Cada año la celebración del Orgullo elige visibilizar un aspecto de la realidad LGTBI, y este se ha elegido a las mujeres lesbianas, en toda su diversidad. Y el Pride de Barcelona, pese a sus muy criticables lazos con empresas patrocinadoras vinculadas a la industria armamentística o a la deportación de refugiados, ha tenido el acierto de visibilizar a lesbianas reales con una campaña titulada «Bollomamis». Y al ver a esas mujeres cuya mirada encuentro en los diferentes carteles que pueblan mi ciudad, siento que necesito saber más de sus vidas, de las vulneraciones de derechos asociadas todavía hoy al hecho de ser lesbiana.

Hace 32 años que la OMS dejó de considerar la homosexualidad una «enfermedad mental», pero las personas LGTBI siguen padeciendo sufrimiento psíquico vinculado a su orientación sexual o identidad de género.

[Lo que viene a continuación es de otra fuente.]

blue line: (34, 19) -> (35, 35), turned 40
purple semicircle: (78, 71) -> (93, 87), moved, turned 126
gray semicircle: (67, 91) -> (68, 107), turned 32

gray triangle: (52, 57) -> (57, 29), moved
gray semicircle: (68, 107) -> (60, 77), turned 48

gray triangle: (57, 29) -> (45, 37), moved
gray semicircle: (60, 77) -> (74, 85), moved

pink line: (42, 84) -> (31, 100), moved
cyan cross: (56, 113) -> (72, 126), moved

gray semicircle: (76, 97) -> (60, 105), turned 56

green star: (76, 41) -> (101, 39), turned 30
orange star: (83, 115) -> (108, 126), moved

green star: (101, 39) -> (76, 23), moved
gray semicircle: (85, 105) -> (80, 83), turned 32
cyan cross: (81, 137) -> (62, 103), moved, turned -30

La Línea Arcoíris, que desde 2016 atiende a personas LGTBI víctimas de discriminación, destaca cómo el confinamiento agravó problemáticas como la soledad y el aislamiento de las personas mayores LGTBI. Si las mujeres mayores sufren altos índices de depresión y ansiedad generados por un entorno hostil, es pertinente suponer que en las lesbianas de mayor edad ese sufrimiento se vea acrecentado por una trayectoria vital iniciada en tiempos difíciles para amar con libertad.

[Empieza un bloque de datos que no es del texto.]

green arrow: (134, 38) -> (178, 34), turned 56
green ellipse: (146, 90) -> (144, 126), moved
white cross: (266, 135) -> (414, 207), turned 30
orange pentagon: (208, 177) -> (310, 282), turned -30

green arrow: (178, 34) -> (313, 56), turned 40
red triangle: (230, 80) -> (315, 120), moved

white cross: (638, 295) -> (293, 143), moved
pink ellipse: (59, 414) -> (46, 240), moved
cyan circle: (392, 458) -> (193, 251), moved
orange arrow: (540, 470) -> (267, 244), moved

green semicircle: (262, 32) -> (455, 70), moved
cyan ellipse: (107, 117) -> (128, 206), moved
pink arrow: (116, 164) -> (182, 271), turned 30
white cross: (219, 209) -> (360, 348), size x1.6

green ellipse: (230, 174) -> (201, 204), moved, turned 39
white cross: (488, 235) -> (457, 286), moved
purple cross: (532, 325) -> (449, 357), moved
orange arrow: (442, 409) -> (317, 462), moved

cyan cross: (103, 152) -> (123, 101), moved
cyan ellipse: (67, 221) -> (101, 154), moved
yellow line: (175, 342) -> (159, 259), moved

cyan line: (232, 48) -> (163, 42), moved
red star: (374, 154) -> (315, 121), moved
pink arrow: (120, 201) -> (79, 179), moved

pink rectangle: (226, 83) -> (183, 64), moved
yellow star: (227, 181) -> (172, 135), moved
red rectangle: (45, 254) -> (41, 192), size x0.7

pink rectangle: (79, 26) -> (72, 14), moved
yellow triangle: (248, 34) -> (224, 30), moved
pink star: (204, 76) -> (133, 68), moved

Estas son fechas para desenterrar sus voces y ponerles el altavoz que el mundo les ha negado. Yo recuerdo muy especialmente una de ellas, que me acompañó cuando empecé en política y ella era una activista que llamaba sin descanso a las puertas de diputados y diputadas para hacer realidad una ley LGTBI. Hoy tiene setenta y siete años y es directora general de Diversidad Sexual y Derechos LGTBI del Ministerio de Igualdad. Y en breve conseguirá que esta ansiada y justa ley sea una realidad. Pero es también la autora de unas memorias emocionantes, Mayo del cuarenta y cinco, publicadas por la muy reivindicable editorial de temática LGTBI Dos Bigotes. En sus páginas, mi querida Boti narra el crecimiento de su identidad bajo el yugo del franquismo e incluye una impagable escena en la que descubre el mar. Ese mar que como ella misma dice «hay que mirar con los pies empapados y los ojos quietos, hay que mirar su olor y mirar su ruido y dejar que la marea alta nos moje el alma». Ojalá escuchar cómo cada una de estas bollomamis que estos días se reivindican a sí mismas en nuestros pueblos y ciudades descubrió su propio mar.